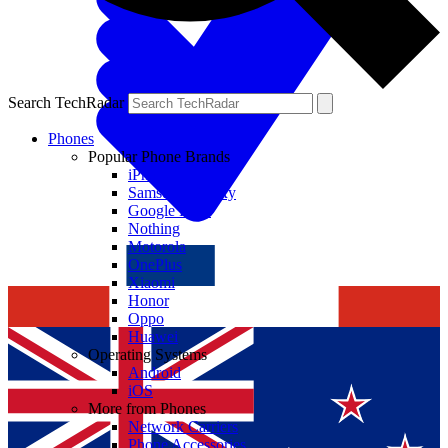
Search TechRadar
Phones
Popular Phone Brands
iPhone
Samsung Galaxy
Google Pixel
Nothing
Motorola
OnePlus
Xiaomi
Honor
Oppo
Huawei
Operating Systems
Android
iOS
More from Phones
Network Carriers
Phone Accessories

TRY IT:
For this exercise, transcribe the data exactly but without its pictures.

YOUR RESPONSE:
Search TechRadar
Phones
Popular Phone Brands
iPhone
Samsung Galaxy
Google Pixel
Nothing
Motorola
OnePlus
Xiaomi
Honor
Oppo
Huawei
Operating Systems
Android
iOS
More from Phones
Network Carriers
Phone Accessories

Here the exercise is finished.